Retaining Effective Teachers Policy
Illinois only offers a defined benefit pension plan to its teachers as their mandatory pension plan. This plan is not fully portable, does not vest until year 10, and does not provide full employee contributions or any employer contribution for teachers who choose to withdraw their account balances when leaving the system. It also limits flexibility by restricting the ability to purchase years of service.
Vesting in a defined benefit plan guarantees a teacher's eligibility to receive lifetime monthly benefit payments at retirement age. Nonvested teachers do not have a right to later retirement benefits; they may only withdraw the portion of their funds allowed by the plan. Illinois teachers who entered the pension system on or after January 1, 2010, vest at 10 years of service, which is very late and limits the options of teachers who leave the system prior to this point. Teachers who entered prior to this point vest at five years of service.

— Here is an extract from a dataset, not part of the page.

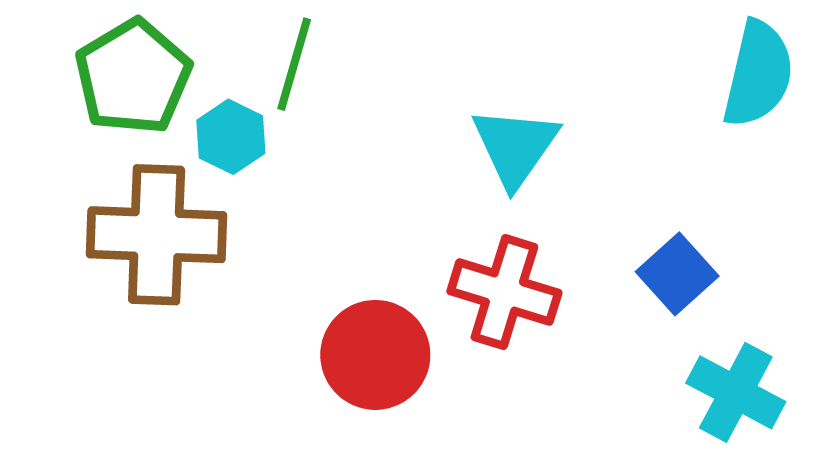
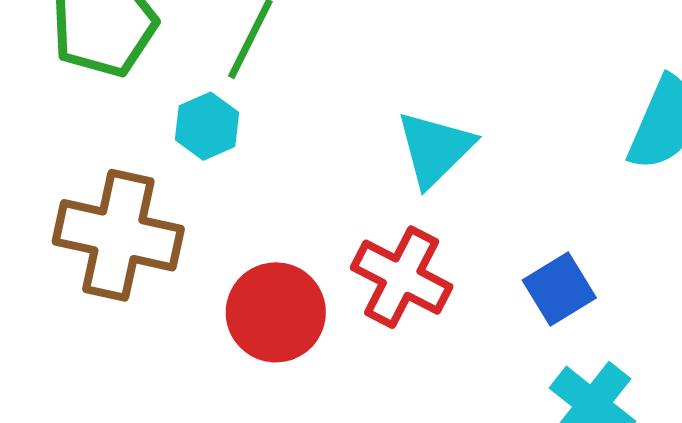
cyan hexagon: (231, 137) -> (207, 126), moved
brown cross: (157, 235) -> (118, 235), moved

Many teachers will leave the system before they reach 10 years of service. Teachers who choose to withdraw their contributions upon leaving may withdraw only about 90 percent of their mandatory contribution plus interest (see Goal 4-H). This means that those who withdraw their funds accrue fewer benefits than what they might have earned contributing to basic savings accounts. Therefore, teachers leaving the pension system would have saved significantly below the level conventionally recommended by retirement advisers for individuals not also contributing to Social Security. While Illinois's mandatory contribution rate allows for flexibility in teachers' retirement savings, it also means that the state needs to educate teachers on what happens if they leave the system and encourage savings in other portable supplemental plans. Further, teachers who remain in the field of education but enter another pension plan (such as in another state) will find it difficult to purchase the time equivalent to their prior employment in the new system because they are not entitled to any employer contribution.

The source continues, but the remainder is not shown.